Problem details: The required output is the exact run of lines below that opens at the line with "逆天单职业微端传奇如何快速提升战力？新手(2)" and closes at the line with "Erradicar el".

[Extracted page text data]
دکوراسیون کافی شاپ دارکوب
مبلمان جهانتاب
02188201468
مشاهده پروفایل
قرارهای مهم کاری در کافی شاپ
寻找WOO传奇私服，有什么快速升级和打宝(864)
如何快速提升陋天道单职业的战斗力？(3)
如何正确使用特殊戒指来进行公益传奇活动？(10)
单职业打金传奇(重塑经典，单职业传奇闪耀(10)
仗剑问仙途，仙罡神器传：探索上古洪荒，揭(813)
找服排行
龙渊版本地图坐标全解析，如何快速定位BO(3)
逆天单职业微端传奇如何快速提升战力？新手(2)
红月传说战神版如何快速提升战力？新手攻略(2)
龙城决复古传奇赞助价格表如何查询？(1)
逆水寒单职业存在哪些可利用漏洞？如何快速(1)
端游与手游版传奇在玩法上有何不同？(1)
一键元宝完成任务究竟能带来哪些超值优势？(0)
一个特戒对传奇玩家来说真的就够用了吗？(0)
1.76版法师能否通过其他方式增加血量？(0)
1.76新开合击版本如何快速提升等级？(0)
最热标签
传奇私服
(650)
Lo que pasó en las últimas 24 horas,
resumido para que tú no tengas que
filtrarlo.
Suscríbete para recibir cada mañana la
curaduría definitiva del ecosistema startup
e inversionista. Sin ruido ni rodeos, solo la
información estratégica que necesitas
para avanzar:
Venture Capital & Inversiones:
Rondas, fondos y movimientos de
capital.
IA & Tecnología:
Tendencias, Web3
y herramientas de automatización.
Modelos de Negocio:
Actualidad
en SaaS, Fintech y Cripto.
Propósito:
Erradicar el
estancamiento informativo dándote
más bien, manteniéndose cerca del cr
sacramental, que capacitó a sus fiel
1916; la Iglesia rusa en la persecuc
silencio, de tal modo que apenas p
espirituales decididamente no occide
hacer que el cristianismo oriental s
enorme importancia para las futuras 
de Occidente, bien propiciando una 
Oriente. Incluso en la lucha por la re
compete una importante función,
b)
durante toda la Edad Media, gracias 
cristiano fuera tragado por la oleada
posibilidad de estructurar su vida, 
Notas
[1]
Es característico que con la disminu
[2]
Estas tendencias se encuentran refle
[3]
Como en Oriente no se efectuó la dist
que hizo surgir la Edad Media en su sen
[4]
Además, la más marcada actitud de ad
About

Answer to the exercise:
逆天单职业微端传奇如何快速提升战力？新手(2)
红月传说战神版如何快速提升战力？新手攻略(2)
龙城决复古传奇赞助价格表如何查询？(1)
逆水寒单职业存在哪些可利用漏洞？如何快速(1)
端游与手游版传奇在玩法上有何不同？(1)
一键元宝完成任务究竟能带来哪些超值优势？(0)
一个特戒对传奇玩家来说真的就够用了吗？(0)
1.76版法师能否通过其他方式增加血量？(0)
1.76新开合击版本如何快速提升等级？(0)
最热标签
传奇私服
(650)
Lo que pasó en las últimas 24 horas,
resumido para que tú no tengas que
filtrarlo.
Suscríbete para recibir cada mañana la
curaduría definitiva del ecosistema startup
e inversionista. Sin ruido ni rodeos, solo la
información estratégica que necesitas
para avanzar:
Venture Capital & Inversiones:
Rondas, fondos y movimientos de
capital.
IA & Tecnología:
Tendencias, Web3
y herramientas de automatización.
Modelos de Negocio:
Actualidad
en SaaS, Fintech y Cripto.
Propósito:
Erradicar el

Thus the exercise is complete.